Collected data:
>>>
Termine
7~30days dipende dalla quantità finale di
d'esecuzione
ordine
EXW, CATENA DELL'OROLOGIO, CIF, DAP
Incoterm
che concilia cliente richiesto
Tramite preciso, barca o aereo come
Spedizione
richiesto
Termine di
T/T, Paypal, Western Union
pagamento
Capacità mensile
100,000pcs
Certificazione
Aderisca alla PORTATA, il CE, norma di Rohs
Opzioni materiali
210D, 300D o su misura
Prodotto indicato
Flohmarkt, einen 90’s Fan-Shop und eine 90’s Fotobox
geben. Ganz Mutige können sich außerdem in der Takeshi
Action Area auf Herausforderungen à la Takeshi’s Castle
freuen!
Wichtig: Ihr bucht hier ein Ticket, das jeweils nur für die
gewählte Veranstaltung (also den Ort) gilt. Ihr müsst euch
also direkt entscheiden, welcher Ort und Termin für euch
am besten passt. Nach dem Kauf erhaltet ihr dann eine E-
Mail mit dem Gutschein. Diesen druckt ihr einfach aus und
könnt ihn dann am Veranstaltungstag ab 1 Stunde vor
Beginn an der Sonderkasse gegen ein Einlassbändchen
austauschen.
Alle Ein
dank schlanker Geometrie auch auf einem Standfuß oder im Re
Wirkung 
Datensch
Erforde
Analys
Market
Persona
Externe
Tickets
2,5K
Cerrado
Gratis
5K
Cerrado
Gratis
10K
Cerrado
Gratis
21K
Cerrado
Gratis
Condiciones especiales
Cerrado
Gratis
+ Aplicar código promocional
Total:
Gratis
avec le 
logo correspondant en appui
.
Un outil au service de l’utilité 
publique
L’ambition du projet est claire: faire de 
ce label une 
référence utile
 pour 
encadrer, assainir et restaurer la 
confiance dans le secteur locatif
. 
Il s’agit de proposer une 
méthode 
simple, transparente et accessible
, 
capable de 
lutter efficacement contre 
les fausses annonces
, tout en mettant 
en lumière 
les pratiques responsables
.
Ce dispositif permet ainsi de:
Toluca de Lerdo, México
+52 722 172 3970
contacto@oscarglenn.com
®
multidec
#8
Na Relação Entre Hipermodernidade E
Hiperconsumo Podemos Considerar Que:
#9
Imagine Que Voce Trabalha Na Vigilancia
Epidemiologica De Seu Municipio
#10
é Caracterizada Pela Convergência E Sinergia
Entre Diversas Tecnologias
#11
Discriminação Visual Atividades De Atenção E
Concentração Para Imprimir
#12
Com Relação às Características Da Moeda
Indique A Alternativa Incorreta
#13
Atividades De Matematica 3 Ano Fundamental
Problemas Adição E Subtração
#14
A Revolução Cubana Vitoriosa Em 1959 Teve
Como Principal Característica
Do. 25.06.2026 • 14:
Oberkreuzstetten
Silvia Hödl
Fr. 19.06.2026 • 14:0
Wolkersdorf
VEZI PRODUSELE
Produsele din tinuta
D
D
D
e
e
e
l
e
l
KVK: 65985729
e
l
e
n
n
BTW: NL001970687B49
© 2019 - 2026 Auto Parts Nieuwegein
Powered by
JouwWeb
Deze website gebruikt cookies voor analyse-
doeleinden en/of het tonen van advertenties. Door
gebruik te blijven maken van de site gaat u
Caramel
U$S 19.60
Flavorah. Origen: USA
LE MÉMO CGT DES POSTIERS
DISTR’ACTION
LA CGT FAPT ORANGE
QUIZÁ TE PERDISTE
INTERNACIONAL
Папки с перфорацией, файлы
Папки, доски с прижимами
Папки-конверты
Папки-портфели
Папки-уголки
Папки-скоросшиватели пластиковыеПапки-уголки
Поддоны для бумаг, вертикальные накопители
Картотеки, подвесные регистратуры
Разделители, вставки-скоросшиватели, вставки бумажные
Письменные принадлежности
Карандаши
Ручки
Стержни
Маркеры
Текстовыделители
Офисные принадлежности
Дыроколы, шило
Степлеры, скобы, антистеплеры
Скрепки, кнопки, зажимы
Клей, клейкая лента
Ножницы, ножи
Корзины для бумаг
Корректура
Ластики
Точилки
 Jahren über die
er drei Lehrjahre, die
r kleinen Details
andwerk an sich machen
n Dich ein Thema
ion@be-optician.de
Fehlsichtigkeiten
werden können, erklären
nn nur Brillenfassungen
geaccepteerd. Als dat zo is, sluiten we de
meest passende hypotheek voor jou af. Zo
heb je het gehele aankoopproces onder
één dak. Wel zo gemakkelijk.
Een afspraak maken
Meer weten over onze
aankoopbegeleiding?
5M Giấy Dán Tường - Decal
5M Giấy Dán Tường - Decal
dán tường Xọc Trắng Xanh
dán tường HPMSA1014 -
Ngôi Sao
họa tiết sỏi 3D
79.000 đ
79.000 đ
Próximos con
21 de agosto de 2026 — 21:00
<<<
Go through the data and copy every line that includes "maken".

gebruik te blijven maken van de site gaat u
Een afspraak maken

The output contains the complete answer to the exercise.